Bloom filter

A Bloom filter is a data structure that allows computers to see if a given element occurs in a set.[1][2] Bloom filters use hash functions to do this. For each element that is added, a hash value is calculated. When a new element is added, its hash value is compared to that of the other elements in the set. A Bloom filter is a probabilistic data structure. It is possible to get a false positive, but not to get a false negative.[3] In other words, a query returns either "possibly in set" or "definitely not in set". Elements can be added to the set, but not removed.[2] For each added element, the probability of getting a false positive grows.[2]

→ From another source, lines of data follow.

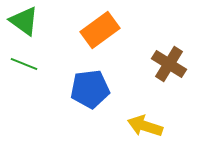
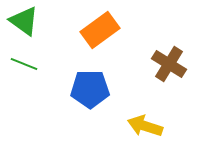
blue pentagon: rotated 6 degrees clockwise
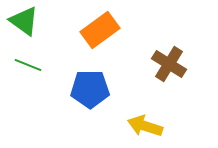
green line: moved 4 px right, 1 px down
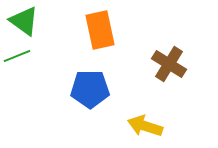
orange rectangle: rotated 66 degrees counterclockwise
green line: moved 11 px left, 9 px up; rotated 44 degrees counterclockwise
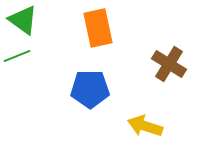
green triangle: moved 1 px left, 1 px up
orange rectangle: moved 2 px left, 2 px up
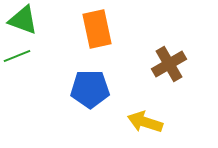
green triangle: rotated 16 degrees counterclockwise
orange rectangle: moved 1 px left, 1 px down
brown cross: rotated 28 degrees clockwise
yellow arrow: moved 4 px up
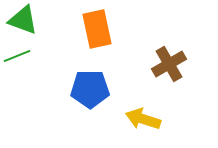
yellow arrow: moved 2 px left, 3 px up
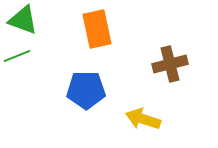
brown cross: moved 1 px right; rotated 16 degrees clockwise
blue pentagon: moved 4 px left, 1 px down
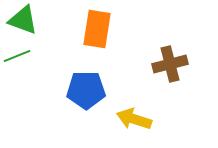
orange rectangle: rotated 21 degrees clockwise
yellow arrow: moved 9 px left
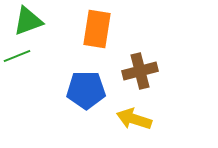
green triangle: moved 5 px right, 1 px down; rotated 40 degrees counterclockwise
brown cross: moved 30 px left, 7 px down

Edward Bloom proposed the Bloom filter in 1970. In the article, Bloom supposes there is an algorithm to hyphenate words at the end of a line. According to the example, most words have simple hyphenation patterns. But about 10% of the words require time-consuming lookups to fetch the correct rule. His case was that of hyphenating about 500,000 words. He saw that using the "normal" error-free hashing techniques, storing the hyphenation patterns, would require a lot of memory. He found that using his technique, he could eliminate most lookups. For example, a hash area only 15% of the size needed by an ideal error-free hash still eliminates 85% of the disk accesses.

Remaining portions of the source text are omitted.